Feedback: Major K-Film

This is what the class had to say about our initial proposal

Red: This idea sounds exciting but It is something I will need to see to full understand

Black: Confusing, no set movements

Yellow: Focused on structure which is a good thing, Reminds me of a mini musical

Green: Too complex and may be too difficult


I have a compulsion to write lists. It calms me. I never end up referring back to the lists but just simply the act of organising my thoughts or tasks helps me understand what I have to do.

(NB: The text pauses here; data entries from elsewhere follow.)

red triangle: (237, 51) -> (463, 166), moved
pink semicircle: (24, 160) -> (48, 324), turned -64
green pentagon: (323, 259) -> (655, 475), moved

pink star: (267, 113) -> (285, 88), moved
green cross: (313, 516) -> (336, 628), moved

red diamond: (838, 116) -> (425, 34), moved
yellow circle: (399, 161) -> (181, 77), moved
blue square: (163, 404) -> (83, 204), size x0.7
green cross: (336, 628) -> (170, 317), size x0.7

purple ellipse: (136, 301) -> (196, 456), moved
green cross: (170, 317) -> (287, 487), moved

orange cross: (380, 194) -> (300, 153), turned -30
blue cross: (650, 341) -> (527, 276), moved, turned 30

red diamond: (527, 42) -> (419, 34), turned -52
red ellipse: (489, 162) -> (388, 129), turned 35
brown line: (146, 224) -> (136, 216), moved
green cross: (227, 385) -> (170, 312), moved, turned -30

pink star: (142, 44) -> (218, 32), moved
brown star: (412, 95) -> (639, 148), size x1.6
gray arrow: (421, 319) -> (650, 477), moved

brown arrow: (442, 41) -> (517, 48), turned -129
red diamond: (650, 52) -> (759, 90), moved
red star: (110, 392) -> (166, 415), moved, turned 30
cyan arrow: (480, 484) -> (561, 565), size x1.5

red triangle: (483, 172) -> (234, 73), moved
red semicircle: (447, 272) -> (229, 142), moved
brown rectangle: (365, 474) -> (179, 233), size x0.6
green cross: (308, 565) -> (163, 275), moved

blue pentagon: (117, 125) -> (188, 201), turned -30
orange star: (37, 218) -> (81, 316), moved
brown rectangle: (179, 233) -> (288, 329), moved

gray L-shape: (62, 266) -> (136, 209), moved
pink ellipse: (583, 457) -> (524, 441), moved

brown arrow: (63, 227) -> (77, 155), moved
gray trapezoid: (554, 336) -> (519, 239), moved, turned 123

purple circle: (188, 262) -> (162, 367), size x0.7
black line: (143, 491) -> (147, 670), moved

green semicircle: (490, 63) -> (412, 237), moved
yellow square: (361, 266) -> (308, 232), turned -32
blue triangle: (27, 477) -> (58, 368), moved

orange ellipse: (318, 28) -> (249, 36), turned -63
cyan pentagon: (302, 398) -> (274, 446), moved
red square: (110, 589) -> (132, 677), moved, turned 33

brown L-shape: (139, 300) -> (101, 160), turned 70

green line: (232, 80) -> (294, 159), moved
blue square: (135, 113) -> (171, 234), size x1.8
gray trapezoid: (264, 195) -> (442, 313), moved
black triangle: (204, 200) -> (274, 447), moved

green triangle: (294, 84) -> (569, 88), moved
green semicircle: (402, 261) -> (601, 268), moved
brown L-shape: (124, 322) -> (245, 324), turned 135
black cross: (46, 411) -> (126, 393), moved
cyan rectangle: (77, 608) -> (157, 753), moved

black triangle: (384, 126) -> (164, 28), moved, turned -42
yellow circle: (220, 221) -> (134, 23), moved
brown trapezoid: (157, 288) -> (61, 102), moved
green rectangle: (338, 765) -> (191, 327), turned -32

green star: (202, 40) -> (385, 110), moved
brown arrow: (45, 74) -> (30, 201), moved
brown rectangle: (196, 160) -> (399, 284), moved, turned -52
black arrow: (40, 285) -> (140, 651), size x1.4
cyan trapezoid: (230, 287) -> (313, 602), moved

Reading: Complexity, Flaux and Webs of Connection

This week’s reading explores the way audiences interpret fragmented information in the form of storytelling.

Changing media literacy’s means that audiences are able to understand shifts in flows of information and develop strategies to deal with gaps.

Frankham says the narrative is in itself a list also, but it exists in within a framework with which we are more familiar. Relations between elements are more closely established.

She believes that because the list is open to interpretation, there is room for a deeper engagement with the text. Frankham says: “The option of being able to choose how to engage with a work often results in a kind of cognitive consumerism where an artwork is reduced to a set of ideas to be mastered.”